• _WHAT TO DO_: A single figure is required: the number of lines below that contain "确认份额".

• _DATA SUPPLIED_:
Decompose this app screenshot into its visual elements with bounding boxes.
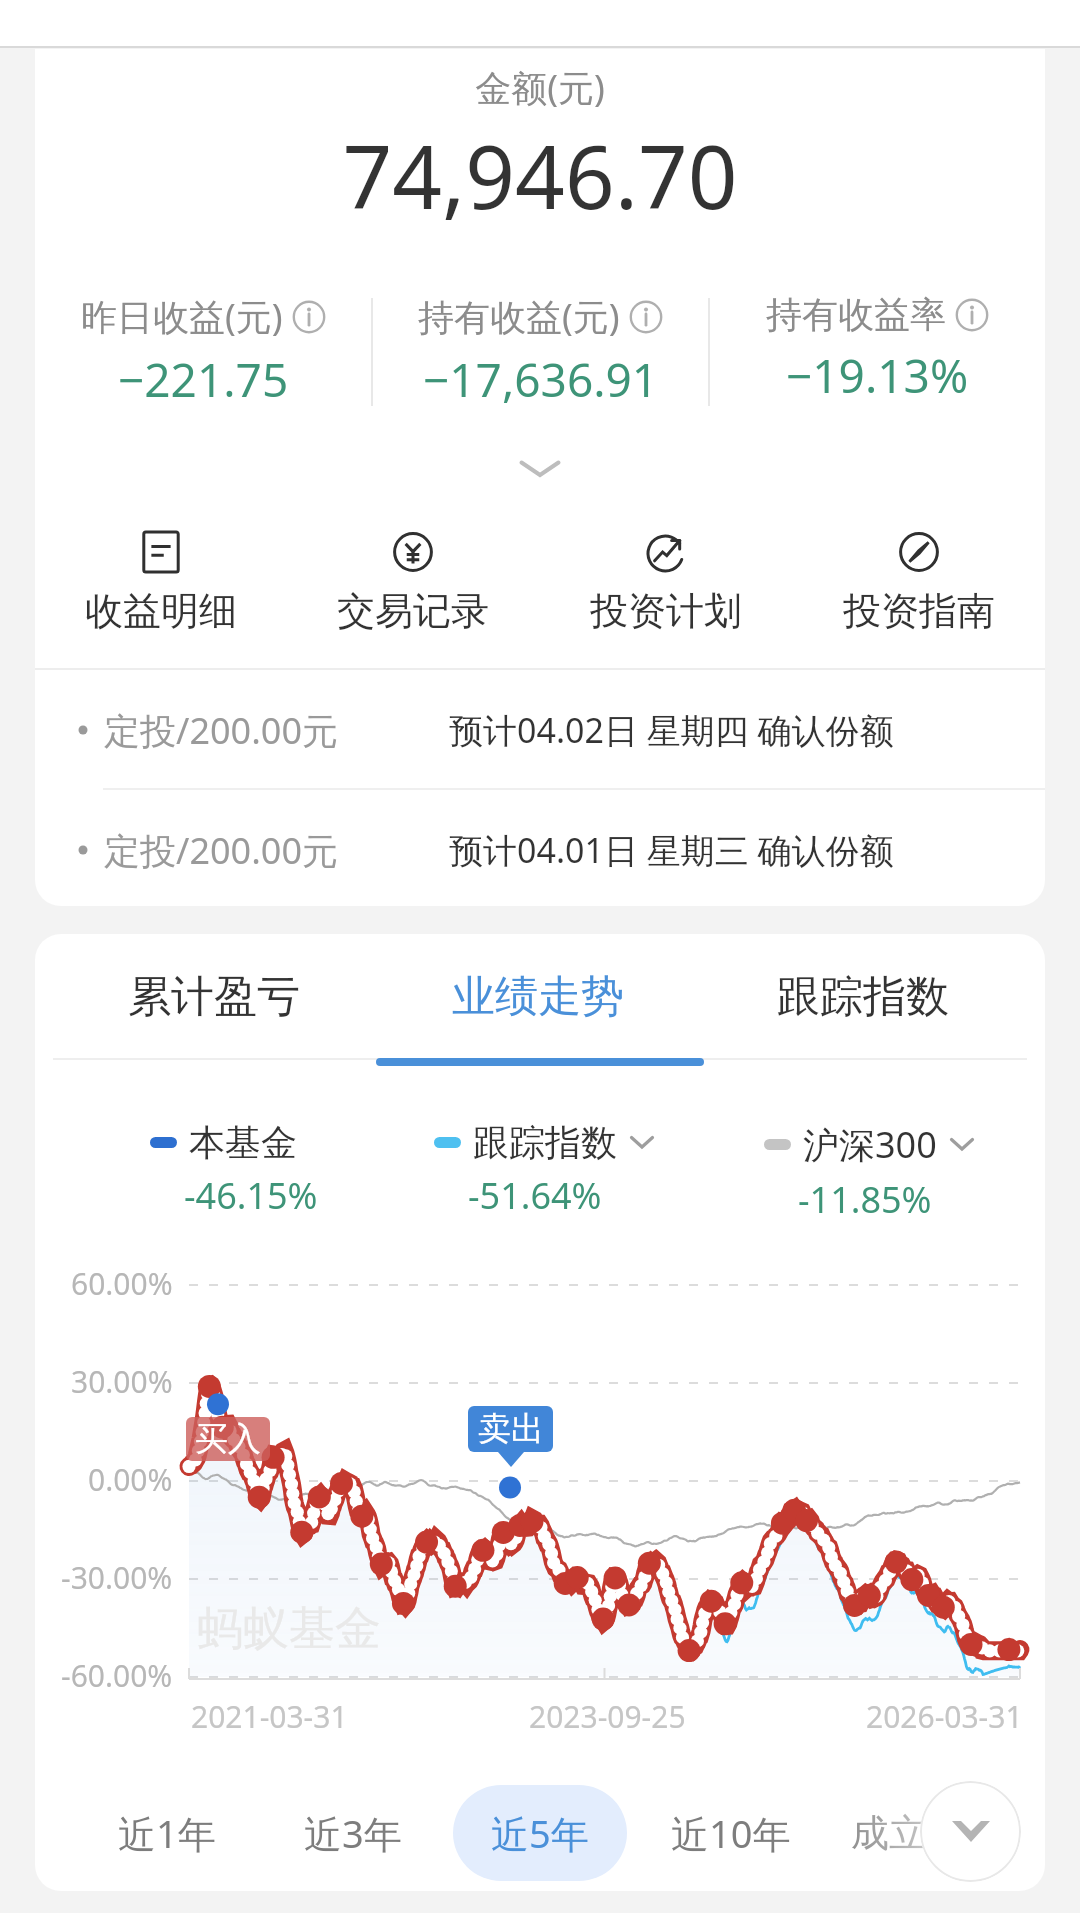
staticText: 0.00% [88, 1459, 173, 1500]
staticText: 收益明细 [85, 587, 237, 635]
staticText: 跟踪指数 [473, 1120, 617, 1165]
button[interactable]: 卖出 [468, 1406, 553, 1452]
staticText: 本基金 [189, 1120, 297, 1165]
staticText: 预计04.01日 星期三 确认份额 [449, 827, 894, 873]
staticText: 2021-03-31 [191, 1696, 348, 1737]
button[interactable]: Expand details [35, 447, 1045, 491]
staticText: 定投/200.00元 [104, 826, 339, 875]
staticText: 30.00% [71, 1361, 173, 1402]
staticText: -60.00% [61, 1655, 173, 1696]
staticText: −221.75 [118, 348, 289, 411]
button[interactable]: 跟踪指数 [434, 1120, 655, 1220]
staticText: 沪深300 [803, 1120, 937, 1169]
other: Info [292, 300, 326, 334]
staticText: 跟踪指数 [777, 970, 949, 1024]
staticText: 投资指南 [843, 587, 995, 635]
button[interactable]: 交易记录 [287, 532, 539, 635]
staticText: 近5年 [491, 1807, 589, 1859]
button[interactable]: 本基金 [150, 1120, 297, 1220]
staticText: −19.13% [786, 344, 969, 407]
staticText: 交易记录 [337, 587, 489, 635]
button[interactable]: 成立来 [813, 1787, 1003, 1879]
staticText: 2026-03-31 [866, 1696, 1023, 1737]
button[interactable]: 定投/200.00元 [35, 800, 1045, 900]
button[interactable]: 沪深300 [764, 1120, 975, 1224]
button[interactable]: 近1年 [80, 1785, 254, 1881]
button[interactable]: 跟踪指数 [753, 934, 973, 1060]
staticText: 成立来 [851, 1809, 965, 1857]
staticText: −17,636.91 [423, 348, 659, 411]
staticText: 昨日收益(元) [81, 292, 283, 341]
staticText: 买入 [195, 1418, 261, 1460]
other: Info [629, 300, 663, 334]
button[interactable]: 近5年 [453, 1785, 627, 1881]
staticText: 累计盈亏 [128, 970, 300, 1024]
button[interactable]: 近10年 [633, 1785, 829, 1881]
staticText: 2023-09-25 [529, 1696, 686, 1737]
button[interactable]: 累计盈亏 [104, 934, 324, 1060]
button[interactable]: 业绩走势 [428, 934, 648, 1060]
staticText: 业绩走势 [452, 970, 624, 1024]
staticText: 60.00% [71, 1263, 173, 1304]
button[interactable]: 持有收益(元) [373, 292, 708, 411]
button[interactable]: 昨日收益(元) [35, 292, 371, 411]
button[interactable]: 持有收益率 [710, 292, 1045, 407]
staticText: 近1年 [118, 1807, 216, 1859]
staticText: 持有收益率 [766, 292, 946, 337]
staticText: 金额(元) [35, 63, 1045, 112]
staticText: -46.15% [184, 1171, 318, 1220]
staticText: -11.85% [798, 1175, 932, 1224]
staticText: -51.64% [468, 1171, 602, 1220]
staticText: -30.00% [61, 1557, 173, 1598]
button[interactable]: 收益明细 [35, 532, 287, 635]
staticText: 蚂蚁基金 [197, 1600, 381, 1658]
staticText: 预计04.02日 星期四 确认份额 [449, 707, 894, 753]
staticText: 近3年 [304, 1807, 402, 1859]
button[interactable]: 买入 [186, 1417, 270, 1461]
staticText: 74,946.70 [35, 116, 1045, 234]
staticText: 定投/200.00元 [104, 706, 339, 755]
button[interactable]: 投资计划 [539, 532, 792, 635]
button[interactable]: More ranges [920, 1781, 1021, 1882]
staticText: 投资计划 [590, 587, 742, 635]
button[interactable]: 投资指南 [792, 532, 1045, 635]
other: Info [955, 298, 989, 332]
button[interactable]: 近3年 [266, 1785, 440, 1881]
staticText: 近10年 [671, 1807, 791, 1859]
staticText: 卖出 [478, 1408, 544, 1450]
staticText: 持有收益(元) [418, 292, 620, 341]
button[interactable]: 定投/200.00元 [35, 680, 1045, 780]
---
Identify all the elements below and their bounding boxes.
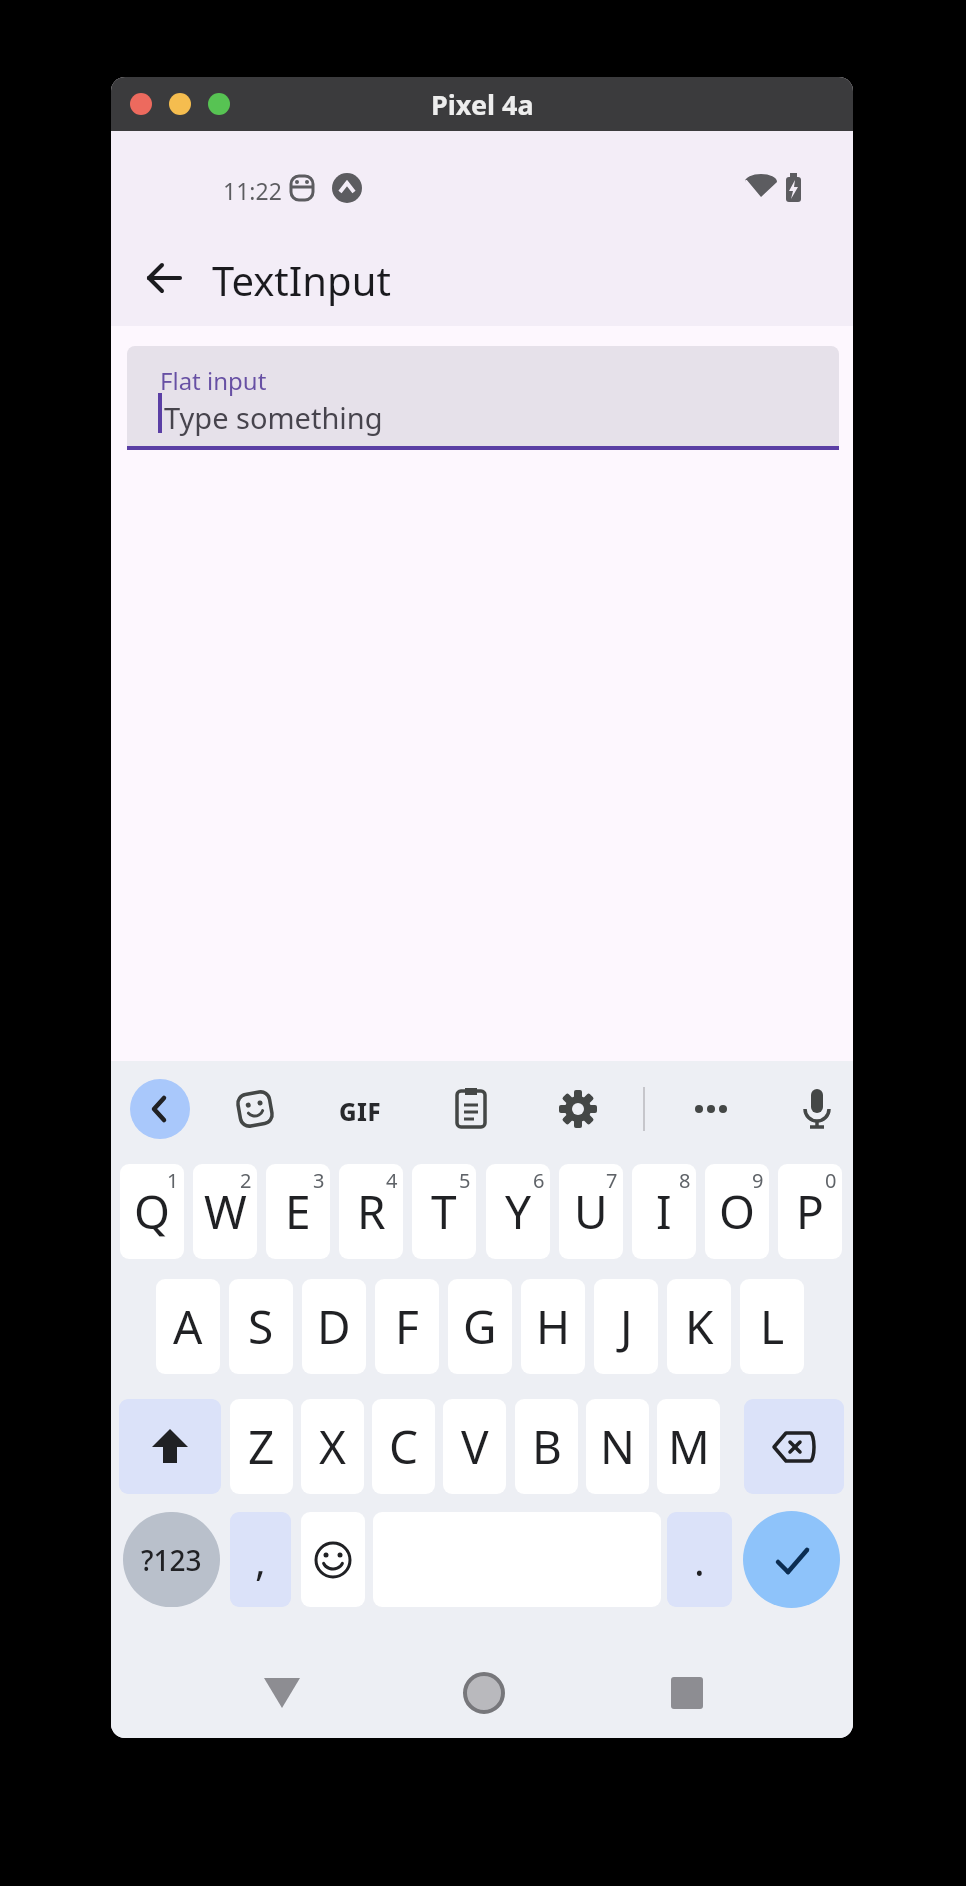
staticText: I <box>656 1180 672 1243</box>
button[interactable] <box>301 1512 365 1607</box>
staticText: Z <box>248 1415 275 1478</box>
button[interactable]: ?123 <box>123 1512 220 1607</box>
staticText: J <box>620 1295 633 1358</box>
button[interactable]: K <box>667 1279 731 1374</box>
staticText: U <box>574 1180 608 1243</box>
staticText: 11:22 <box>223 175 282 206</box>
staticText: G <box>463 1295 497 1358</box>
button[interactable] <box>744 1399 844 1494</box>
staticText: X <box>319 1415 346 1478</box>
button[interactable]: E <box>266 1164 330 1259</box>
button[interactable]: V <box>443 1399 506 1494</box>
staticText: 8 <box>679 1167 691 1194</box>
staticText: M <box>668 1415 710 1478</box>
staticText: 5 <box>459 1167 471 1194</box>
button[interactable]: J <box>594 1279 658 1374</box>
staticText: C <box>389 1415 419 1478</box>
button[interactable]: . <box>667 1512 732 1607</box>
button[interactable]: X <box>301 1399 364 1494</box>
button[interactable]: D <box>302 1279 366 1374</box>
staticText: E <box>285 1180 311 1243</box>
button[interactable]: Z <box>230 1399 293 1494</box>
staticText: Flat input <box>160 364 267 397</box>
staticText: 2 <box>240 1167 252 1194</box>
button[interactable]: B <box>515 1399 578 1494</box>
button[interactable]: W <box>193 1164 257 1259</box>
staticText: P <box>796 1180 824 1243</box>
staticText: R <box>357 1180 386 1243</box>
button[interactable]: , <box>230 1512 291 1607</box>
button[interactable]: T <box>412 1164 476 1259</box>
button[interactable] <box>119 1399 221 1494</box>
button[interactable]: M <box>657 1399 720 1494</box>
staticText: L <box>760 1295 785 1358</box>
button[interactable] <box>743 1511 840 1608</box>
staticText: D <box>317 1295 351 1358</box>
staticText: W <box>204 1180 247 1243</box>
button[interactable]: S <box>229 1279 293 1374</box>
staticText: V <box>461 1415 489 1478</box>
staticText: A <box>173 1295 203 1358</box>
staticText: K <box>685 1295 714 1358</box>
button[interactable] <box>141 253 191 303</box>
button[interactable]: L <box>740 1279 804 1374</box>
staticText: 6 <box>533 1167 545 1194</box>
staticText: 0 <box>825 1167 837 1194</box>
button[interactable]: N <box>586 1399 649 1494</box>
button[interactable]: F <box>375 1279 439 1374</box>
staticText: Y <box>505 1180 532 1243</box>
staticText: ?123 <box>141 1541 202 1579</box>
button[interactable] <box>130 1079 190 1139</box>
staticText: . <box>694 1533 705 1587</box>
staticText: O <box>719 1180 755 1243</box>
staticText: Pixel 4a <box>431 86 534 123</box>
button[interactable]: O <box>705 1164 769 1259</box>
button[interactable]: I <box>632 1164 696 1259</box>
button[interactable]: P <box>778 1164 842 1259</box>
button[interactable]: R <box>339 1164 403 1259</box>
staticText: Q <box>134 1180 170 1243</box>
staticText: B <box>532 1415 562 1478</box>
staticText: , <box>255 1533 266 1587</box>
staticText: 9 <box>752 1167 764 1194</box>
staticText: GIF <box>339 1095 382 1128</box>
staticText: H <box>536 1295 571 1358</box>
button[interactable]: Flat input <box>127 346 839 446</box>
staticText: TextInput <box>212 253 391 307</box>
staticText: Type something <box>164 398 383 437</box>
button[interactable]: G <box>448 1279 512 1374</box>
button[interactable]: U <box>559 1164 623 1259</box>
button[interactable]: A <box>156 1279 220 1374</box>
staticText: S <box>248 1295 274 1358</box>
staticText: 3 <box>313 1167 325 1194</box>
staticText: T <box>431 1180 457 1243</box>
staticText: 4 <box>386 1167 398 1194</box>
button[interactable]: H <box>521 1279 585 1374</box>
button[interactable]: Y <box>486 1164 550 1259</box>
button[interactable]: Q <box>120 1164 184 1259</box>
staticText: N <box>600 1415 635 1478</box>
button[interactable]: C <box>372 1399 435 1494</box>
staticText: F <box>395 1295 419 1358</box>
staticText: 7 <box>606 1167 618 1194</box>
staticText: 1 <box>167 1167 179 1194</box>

• _SOLUTION TO THIS TASK_: 2